Morningstar | Lendlease Dozes at Digger as Engineering Impairments Skyrocket. FVE Cut to AUD 17.20
A year ago, Lendlease flagged AUD 200 million of post-tax losses in relation to problems on what is believed to be four Australian engineering projects. These losses have now increased by a further AUD 350 million, pointing to inadequate systems over project management, risk management, and quality control. The additional post-tax losses equate to AUD 0.62 per share and an estimated AUD 0.82 per share on a pretax basis. Adjusting for these and an anticipated pull back in the level of engineering work the firm undertakes going forward in Australia reduces our fair value estimate to AUD 17.20 from AUD 18.50. The losses on the engineering projects are definitely negative news for Lendlease, but we think the market has over-reacted, shaving approximately 20% or AUD 1.8 billion off Lendlease's market capitalisation.

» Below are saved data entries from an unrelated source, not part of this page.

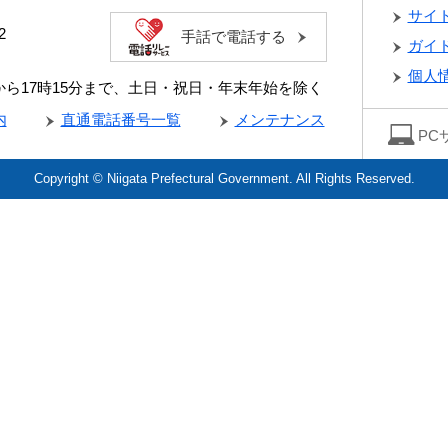
サイ
2
手話で電話する
ガイ
個人
分から17時15分まで、土日・祝日・年末年始を除く
内
直通電話番号一覧
メンテナンス
PC
Copyright © Niigata Prefectural Government. All Rights Reserved.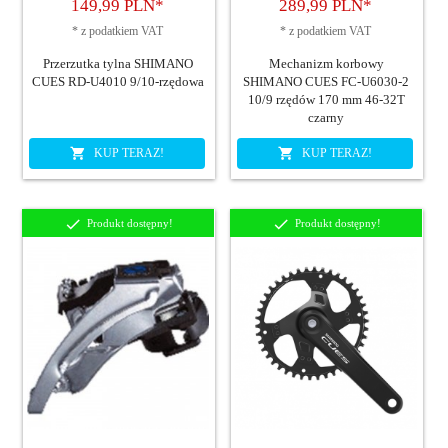
149,
99
PLN*
289,
99
PLN*
*
z podatkiem VAT
*
z podatkiem VAT
Przerzutka tylna SHIMANO
Mechanizm korbowy
CUES RD-U4010 9/10-rzędowa
SHIMANO CUES FC-U6030-2
10/9 rzędów 170 mm 46-32T
czarny
KUP TERAZ!
KUP TERAZ!
Produkt dostępny!
Produkt dostępny!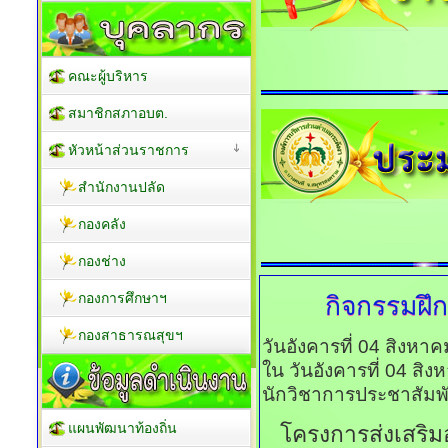
คณะผู้บริหาร
สมาชิกสภาอบต.
หัวหน้าส่วนราชการ
สำนักงานปลัด
กองคลัง
กองช่าง
กองการศึกษาฯ
กิจกรรมฝ
กองสาธารณสุขฯ
วันอังคารที่ 04 สิงหา
ใน วันอังคารที่ 04 สิ
นักวิชาการประชาสัมพั
แผนพัฒนาท้องถิ่น
โครงการส่งเสริ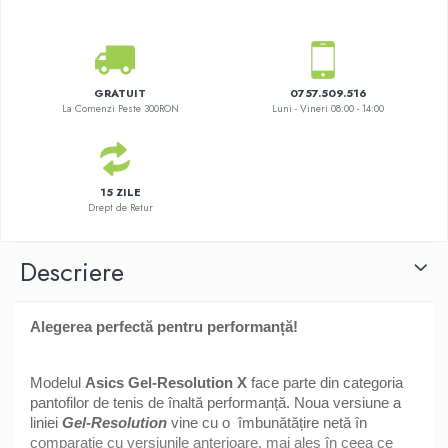
GRATUIT
0757.509.516
La Comenzi Peste 300RON
Luni - Vineri 08:00 - 14:00
15 ZILE
Drept de Retur
Descriere
Alegerea perfectă pentru performanță!
Modelul
Asics Gel-Resolution X
face parte din categoria
pantofilor de tenis de înaltă performanță. Noua versiune a
liniei
Gel-Resolution
vine cu o îmbunătățire netă în
comparație cu versiunile anterioare, mai ales în ceea ce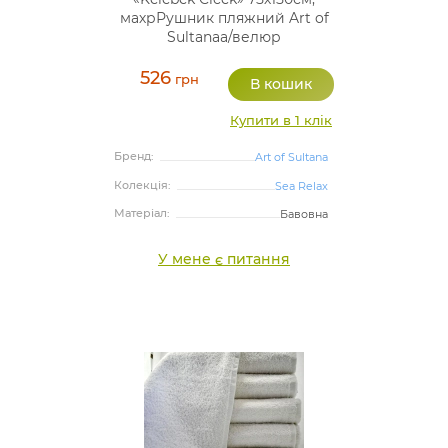
махрРушник пляжний Art of
Sultanaа/велюр
526
грн
Купити в 1 клік
Бренд:
Art of Sultana
Колекція:
Sea Relax
Матеріал:
Бавовна
У мене є питання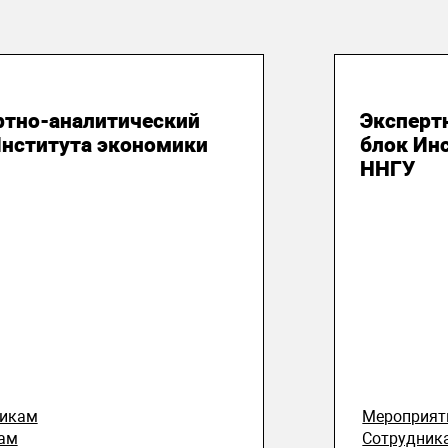
юля 2026
28 июля
ртно-аналитический
Эксперт
Института экономики
блок Ин
ННГУ
никам
Мероприят
ам
Сотрудник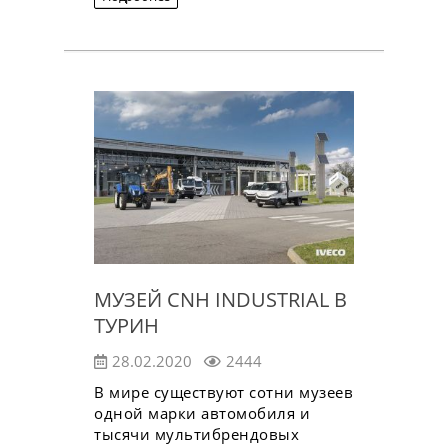
МУЗЕЙ CNH INDUSTRIAL В
ТУРИН
28.02.2020
2444
В мире существуют сотни музеев
одной марки автомобиля и
тысячи мультибрендовых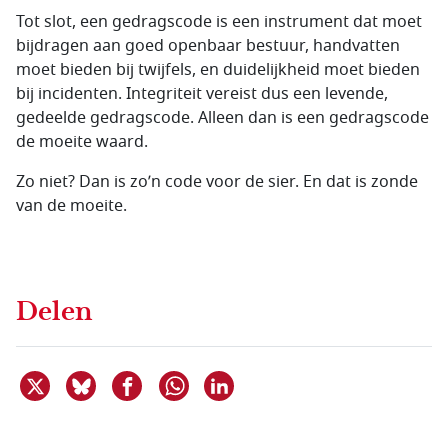
Tot slot, een gedragscode is een instrument dat moet
bijdragen aan goed openbaar bestuur, handvatten
moet bieden bij twijfels, en duidelijkheid moet bieden
bij incidenten. Integriteit vereist dus een levende,
gedeelde gedragscode. Alleen dan is een gedragscode
de moeite waard.
Zo niet? Dan is zo’n code voor de sier. En dat is zonde
van de moeite.
Delen
Deel dit item op X
Deel dit item op Bluesky
Deel dit item op Facebook
Deel dit item op Linkedin
Delen via WhatsApp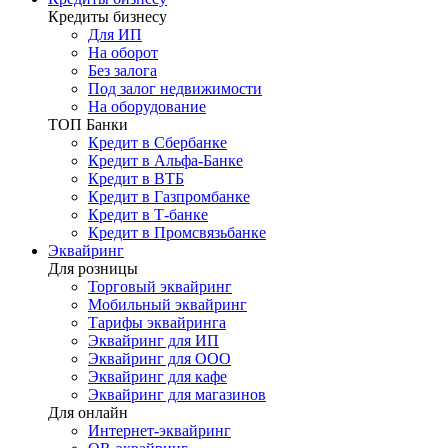
Кредиты бизнесу
Для ИП
На оборот
Без залога
Под залог недвижимости
На оборудование
ТОП Банки
Кредит в Сбербанке
Кредит в Альфа-Банке
Кредит в ВТБ
Кредит в Газпромбанке
Кредит в Т-банке
Кредит в Промсвязьбанке
Эквайринг
Для розницы
Торговый эквайринг
Мобильный эквайринг
Тарифы эквайринга
Эквайринг для ИП
Эквайринг для ООО
Эквайринг для кафе
Эквайринг для магазинов
Для онлайн
Интернет-эквайринг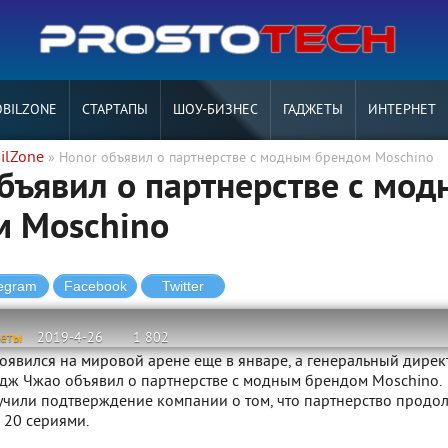
BILZONE
СТАРТАПЫ
ШОУ-БИЗНЕС
ГАДЖЕТЫ
ИНТЕРНЕТ
ilZone
» Honor объявил о партнерстве с модным брендом Moschino
бъявил о партнерстве с мо
м Moschino
жеты
2019-4-26
1 802
оявился на мировой арене еще в январе, а генеральный дирек
ж Чжао объявил о партнерстве с модным брендом Moschino.
учили подтверждение компании о том, что партнерство продо
 20 сериями.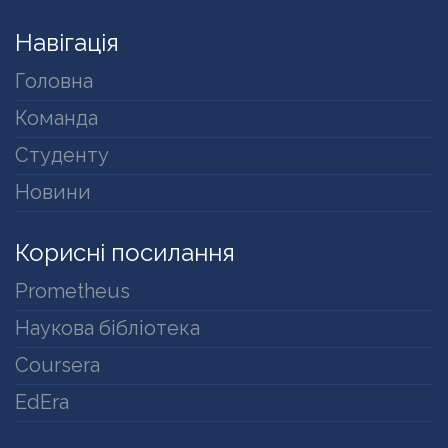
Навігація
Головна
Команда
Студенту
Новини
Корисні посилання
Prometheus
Наукова бібліотека
Coursera
EdEra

When a firm has had such a strong earnings run as Lendlease, the investment community has a propensity to ascribe a high price earnings multiple. The risk is whenever there is a major stumble--as is the case at present--the share price gets severely punished. With Lendlease trading for much of today in the range of AUD 14.00 to AUD 14.40, the stock screens as undervalued. This is the first time we have viewed the firm as undervalued in at least three years.
A downside risk is Lendlease has recently secured a series of large engineering projects, including Westconnex 3A and Melbourne Metro. Given Lendlease's engineering, estimating and bidding teams have made very costly errors in projects underway, it is quite possible similar issues could rear their heads in the upcoming projects. In regard to this risk, Lendlease’s CEO advised these other projects are different and are in the very early stages, so it is not possible to make a reliable assessment as to whether the costly problems will reoccur.
Following the losses, Lendlease flagged it will undertake a comprehensive review of the engineering and services business. More bearish members of the investment community could be expecting a full divestment of the engineering business. We think this quite unlikely as many of the activities that occur in this division carry modest to low risk, particularly those related to maintenance services.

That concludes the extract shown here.